We’ve all had it happen to us at some point in our career. The idea that really lit a fire under us, that recharged our enthusiasm, that prompted us to spend our free time researching. The idea that was our chance to introduce something new that would save time, save money, help users, open doors to new opportunities for ourselves, our employers, our customers. The idea that we were sure people could easily agree to.
Until we talked to a manager—especially a skeptical one.
Technical writers run into more than their fair share of these brick walls. Changing technologies and newly discovered best practices give us ample opportunity to come up with new ideas and better ways of helping our users. And each new idea is another opportunity to run into a yes or a no or a maybe.

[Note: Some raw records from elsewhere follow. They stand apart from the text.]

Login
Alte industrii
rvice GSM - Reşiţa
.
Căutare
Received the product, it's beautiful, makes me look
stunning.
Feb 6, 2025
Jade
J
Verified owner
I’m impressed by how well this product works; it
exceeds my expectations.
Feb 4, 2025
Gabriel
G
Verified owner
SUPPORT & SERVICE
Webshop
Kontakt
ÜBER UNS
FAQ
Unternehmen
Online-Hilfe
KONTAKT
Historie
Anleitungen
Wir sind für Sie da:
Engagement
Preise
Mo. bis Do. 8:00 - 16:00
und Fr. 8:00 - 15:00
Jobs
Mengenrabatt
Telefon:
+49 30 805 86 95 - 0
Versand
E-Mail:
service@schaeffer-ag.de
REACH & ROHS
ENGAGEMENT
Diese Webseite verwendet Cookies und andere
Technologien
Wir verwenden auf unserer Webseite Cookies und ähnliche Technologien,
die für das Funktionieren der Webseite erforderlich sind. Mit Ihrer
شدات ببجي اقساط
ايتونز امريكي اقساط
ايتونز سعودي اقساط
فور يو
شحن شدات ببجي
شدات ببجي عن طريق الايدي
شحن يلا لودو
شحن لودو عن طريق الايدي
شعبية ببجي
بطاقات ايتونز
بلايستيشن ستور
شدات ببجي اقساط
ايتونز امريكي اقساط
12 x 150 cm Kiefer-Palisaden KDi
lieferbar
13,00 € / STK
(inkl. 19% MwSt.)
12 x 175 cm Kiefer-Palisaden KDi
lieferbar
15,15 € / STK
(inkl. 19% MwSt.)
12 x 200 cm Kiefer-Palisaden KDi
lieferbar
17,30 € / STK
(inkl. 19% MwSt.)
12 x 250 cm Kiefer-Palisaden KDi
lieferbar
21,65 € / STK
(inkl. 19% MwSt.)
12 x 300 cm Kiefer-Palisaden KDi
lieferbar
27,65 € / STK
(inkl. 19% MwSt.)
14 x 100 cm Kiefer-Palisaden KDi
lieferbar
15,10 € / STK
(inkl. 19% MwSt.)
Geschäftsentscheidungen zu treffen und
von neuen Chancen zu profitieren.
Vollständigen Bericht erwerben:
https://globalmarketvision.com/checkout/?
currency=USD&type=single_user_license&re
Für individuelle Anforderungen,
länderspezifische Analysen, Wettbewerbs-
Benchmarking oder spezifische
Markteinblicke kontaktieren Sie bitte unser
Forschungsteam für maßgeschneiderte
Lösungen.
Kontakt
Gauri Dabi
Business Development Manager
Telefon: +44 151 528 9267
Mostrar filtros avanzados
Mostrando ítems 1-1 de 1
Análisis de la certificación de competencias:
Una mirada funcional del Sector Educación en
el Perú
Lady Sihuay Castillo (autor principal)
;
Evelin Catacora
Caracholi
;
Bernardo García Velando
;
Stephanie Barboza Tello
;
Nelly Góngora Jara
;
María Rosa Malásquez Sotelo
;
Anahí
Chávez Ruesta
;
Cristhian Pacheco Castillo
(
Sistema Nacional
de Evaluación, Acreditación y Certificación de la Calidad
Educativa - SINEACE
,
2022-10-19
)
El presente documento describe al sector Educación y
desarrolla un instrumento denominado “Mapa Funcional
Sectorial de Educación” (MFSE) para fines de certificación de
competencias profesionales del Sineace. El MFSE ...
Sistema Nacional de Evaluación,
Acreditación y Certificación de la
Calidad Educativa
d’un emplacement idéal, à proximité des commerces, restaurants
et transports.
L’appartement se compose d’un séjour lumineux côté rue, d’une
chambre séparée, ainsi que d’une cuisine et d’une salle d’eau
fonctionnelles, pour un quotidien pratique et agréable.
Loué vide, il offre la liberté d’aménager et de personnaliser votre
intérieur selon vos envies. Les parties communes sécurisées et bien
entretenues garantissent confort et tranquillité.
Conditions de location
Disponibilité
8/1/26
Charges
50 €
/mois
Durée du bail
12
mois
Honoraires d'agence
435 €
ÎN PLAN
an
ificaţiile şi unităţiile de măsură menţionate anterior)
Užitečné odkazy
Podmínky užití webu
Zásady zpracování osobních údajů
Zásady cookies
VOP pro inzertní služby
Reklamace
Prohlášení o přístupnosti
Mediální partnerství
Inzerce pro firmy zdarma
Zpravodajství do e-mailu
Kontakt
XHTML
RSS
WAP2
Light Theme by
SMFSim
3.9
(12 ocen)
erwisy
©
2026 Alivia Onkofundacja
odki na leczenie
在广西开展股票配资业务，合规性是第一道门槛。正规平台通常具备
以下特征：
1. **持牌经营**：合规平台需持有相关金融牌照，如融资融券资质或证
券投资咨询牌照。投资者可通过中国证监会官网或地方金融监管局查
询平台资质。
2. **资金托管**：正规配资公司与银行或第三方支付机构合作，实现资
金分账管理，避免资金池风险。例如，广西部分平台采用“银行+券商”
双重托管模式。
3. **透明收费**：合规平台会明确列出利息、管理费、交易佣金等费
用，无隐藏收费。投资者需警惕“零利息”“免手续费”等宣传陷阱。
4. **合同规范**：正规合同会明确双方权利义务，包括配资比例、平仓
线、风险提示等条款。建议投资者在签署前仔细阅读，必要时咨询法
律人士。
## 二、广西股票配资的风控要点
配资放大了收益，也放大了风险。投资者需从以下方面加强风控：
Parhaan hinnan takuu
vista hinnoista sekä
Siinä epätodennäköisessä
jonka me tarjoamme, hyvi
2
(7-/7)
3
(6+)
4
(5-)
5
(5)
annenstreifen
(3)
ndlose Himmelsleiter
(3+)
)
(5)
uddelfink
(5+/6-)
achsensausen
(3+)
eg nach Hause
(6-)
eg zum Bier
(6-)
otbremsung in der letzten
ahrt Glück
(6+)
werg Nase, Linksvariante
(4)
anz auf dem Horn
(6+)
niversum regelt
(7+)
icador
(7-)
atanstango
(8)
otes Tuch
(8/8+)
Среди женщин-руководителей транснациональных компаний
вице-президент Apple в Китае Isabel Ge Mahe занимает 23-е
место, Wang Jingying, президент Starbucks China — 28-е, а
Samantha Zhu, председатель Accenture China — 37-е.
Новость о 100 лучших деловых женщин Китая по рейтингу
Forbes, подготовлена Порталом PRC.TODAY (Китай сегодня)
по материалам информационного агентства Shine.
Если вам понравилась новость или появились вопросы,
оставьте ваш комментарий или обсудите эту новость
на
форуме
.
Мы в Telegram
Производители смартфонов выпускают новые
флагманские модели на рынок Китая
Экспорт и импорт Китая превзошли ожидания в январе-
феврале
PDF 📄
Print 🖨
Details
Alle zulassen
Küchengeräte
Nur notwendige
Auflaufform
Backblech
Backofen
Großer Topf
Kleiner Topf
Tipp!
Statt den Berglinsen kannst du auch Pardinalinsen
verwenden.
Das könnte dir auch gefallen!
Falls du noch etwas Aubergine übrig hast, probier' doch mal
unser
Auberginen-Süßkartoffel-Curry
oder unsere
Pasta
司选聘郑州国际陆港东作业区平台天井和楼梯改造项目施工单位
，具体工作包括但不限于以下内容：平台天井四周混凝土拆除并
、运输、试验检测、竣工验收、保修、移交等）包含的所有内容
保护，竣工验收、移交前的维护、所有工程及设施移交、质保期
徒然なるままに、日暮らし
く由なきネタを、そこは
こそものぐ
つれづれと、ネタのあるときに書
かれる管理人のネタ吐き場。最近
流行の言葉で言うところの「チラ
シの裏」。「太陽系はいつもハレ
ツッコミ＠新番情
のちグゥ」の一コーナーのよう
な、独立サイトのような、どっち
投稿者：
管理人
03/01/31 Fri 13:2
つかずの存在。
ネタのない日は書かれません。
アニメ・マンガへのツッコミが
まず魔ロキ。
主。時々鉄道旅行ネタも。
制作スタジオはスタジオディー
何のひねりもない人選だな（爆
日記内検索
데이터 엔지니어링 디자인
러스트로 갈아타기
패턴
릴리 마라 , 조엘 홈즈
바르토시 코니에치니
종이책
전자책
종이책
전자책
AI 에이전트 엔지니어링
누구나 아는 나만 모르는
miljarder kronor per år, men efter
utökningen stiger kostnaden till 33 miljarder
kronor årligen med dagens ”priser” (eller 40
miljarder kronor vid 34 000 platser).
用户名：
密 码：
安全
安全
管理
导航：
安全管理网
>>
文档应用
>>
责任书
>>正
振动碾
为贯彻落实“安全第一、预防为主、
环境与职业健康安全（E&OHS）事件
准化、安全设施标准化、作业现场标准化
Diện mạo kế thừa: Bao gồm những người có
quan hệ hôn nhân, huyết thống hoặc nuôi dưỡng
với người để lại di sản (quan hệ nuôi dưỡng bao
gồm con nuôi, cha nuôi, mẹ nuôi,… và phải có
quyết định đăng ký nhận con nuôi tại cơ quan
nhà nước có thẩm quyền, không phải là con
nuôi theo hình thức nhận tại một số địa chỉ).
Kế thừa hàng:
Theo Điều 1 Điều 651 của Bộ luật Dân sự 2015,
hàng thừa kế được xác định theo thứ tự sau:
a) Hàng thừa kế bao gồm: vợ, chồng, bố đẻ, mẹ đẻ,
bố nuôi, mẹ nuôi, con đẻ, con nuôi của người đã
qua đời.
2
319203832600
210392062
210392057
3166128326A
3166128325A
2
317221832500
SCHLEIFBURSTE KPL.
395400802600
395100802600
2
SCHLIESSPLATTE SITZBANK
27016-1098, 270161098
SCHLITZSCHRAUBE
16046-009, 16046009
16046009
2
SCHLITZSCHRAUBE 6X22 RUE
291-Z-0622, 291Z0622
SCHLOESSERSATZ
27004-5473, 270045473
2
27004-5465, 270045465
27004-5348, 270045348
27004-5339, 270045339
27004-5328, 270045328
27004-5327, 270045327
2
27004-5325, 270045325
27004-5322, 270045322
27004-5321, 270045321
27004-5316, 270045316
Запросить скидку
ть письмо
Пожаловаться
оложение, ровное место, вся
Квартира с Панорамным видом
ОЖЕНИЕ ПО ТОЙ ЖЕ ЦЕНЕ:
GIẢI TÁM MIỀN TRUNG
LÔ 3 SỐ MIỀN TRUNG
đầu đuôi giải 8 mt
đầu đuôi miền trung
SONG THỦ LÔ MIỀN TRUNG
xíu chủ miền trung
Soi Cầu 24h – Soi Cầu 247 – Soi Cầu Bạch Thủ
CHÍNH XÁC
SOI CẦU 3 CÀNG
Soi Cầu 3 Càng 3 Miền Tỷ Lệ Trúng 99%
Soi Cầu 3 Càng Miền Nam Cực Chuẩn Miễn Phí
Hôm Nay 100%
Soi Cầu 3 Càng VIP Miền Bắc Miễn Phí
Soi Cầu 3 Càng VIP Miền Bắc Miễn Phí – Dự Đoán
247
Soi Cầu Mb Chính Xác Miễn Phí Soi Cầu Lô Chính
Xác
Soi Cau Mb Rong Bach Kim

I’ve been blessed with managers who said yes more often than not, and with managers who were generous with maybe, usually telling me “You’ve piqued my interest. I have some questions; come back with the answers in a week and we’ll see where to go from there.” And I’ve had managers who couldn’t muster even a maybe, whose responses consistently alternated between the following:
- We’re not ready for that.
- It will never work.
- Who will do it? (or, If you do it, will I have to take something else of yours and reassign it to someone who will have to be trained?)
- Dead silence
It turns out there’s at least 64 other creativity-killing stock responses. James Lukaszewski wrote out the list in an article for The Public Relations Strategist, titled “You Can’t Be Serious!: Responses That Stifle Creativity.” (The link leads to a PDF file, so be patient while Acrobat loads.)
The list was written with the intent that it would serve as a reference to things to avoid saying altogether. But it also can serve as a useful tool to help bulletproof pitches and create counter-responses beforehand.
How many of these have you been on the receiving end of? And how did you deal with them?